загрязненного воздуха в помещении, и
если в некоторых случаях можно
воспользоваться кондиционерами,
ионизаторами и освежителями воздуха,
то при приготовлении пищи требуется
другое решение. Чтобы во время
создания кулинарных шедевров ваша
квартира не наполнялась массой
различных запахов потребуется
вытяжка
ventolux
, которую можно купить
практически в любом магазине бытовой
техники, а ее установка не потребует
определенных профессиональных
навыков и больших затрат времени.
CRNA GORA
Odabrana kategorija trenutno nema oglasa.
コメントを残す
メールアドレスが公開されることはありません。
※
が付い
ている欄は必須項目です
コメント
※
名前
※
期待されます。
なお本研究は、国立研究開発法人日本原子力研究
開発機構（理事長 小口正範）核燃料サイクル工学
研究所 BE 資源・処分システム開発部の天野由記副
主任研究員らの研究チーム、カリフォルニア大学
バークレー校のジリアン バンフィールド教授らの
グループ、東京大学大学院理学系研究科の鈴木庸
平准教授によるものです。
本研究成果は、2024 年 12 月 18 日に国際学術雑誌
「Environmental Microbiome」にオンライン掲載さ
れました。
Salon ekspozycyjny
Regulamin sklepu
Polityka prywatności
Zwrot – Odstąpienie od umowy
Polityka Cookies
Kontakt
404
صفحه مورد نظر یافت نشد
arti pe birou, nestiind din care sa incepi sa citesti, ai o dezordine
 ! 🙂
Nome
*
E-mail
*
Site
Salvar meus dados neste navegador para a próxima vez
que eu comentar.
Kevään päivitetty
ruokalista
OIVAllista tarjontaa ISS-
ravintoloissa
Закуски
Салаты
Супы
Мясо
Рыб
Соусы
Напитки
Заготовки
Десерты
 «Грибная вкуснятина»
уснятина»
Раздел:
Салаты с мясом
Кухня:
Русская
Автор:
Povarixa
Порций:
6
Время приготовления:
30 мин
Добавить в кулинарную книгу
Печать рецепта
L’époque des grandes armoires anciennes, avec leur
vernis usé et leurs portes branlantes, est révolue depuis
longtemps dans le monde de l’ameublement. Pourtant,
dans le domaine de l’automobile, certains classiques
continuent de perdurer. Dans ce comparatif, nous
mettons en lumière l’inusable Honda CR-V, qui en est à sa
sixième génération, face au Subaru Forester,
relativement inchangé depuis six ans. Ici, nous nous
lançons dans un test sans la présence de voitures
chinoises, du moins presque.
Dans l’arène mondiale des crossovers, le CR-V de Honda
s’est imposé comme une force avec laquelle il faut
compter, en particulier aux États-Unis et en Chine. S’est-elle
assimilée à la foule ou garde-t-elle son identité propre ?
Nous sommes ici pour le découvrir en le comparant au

§ **EXERCISE GOAL**: Output all of the records above unchanged.

§ **RESPONSE BELOW**:
загрязненного воздуха в помещении, и
если в некоторых случаях можно
воспользоваться кондиционерами,
ионизаторами и освежителями воздуха,
то при приготовлении пищи требуется
другое решение. Чтобы во время
создания кулинарных шедевров ваша
квартира не наполнялась массой
различных запахов потребуется
вытяжка
ventolux
, которую можно купить
практически в любом магазине бытовой
техники, а ее установка не потребует
определенных профессиональных
навыков и больших затрат времени.
CRNA GORA
Odabrana kategorija trenutno nema oglasa.
コメントを残す
メールアドレスが公開されることはありません。
※
が付い
ている欄は必須項目です
コメント
※
名前
※
期待されます。
なお本研究は、国立研究開発法人日本原子力研究
開発機構（理事長 小口正範）核燃料サイクル工学
研究所 BE 資源・処分システム開発部の天野由記副
主任研究員らの研究チーム、カリフォルニア大学
バークレー校のジリアン バンフィールド教授らの
グループ、東京大学大学院理学系研究科の鈴木庸
平准教授によるものです。
本研究成果は、2024 年 12 月 18 日に国際学術雑誌
「Environmental Microbiome」にオンライン掲載さ
れました。
Salon ekspozycyjny
Regulamin sklepu
Polityka prywatności
Zwrot – Odstąpienie od umowy
Polityka Cookies
Kontakt
404
صفحه مورد نظر یافت نشد
arti pe birou, nestiind din care sa incepi sa citesti, ai o dezordine
 ! 🙂
Nome
*
E-mail
*
Site
Salvar meus dados neste navegador para a próxima vez
que eu comentar.
Kevään päivitetty
ruokalista
OIVAllista tarjontaa ISS-
ravintoloissa
Закуски
Салаты
Супы
Мясо
Рыб
Соусы
Напитки
Заготовки
Десерты
 «Грибная вкуснятина»
уснятина»
Раздел:
Салаты с мясом
Кухня:
Русская
Автор:
Povarixa
Порций:
6
Время приготовления:
30 мин
Добавить в кулинарную книгу
Печать рецепта
L’époque des grandes armoires anciennes, avec leur
vernis usé et leurs portes branlantes, est révolue depuis
longtemps dans le monde de l’ameublement. Pourtant,
dans le domaine de l’automobile, certains classiques
continuent de perdurer. Dans ce comparatif, nous
mettons en lumière l’inusable Honda CR-V, qui en est à sa
sixième génération, face au Subaru Forester,
relativement inchangé depuis six ans. Ici, nous nous
lançons dans un test sans la présence de voitures
chinoises, du moins presque.
Dans l’arène mondiale des crossovers, le CR-V de Honda
s’est imposé comme une force avec laquelle il faut
compter, en particulier aux États-Unis et en Chine. S’est-elle
assimilée à la foule ou garde-t-elle son identité propre ?
Nous sommes ici pour le découvrir en le comparant au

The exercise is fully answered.